>>>

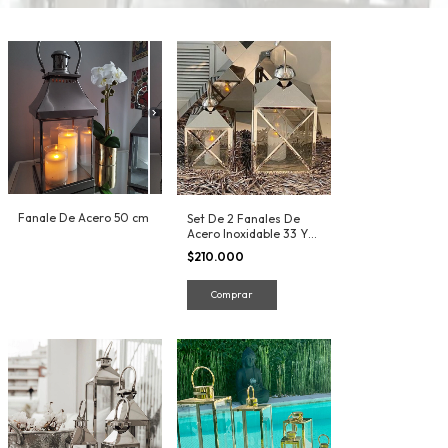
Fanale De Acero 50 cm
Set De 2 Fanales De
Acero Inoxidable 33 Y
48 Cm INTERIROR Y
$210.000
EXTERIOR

<<<
>>>

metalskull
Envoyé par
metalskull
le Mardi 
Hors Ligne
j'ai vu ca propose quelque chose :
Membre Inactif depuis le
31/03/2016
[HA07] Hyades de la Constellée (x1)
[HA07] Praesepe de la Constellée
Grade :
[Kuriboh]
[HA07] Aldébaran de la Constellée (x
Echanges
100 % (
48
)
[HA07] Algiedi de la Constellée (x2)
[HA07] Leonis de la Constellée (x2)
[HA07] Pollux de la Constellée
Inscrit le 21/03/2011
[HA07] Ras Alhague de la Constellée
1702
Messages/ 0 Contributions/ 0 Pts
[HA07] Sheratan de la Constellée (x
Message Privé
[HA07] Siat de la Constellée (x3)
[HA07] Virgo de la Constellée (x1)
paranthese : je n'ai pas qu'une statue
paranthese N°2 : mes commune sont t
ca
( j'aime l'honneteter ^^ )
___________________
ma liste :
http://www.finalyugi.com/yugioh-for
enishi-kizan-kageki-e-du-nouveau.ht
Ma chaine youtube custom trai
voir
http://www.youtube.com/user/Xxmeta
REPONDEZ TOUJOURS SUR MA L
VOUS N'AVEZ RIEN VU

<<<

■ **Assigned task**
Working from the material above, retype exactly the lines from the one with "( j'aime l'honneteter ^^ )" through the one with "VOUS N'AVEZ RIEN VU", both included, and only those lines.

■ **Problem solution**
( j'aime l'honneteter ^^ )
___________________
ma liste :
http://www.finalyugi.com/yugioh-for
enishi-kizan-kageki-e-du-nouveau.ht
Ma chaine youtube custom trai
voir
http://www.youtube.com/user/Xxmeta
REPONDEZ TOUJOURS SUR MA L
VOUS N'AVEZ RIEN VU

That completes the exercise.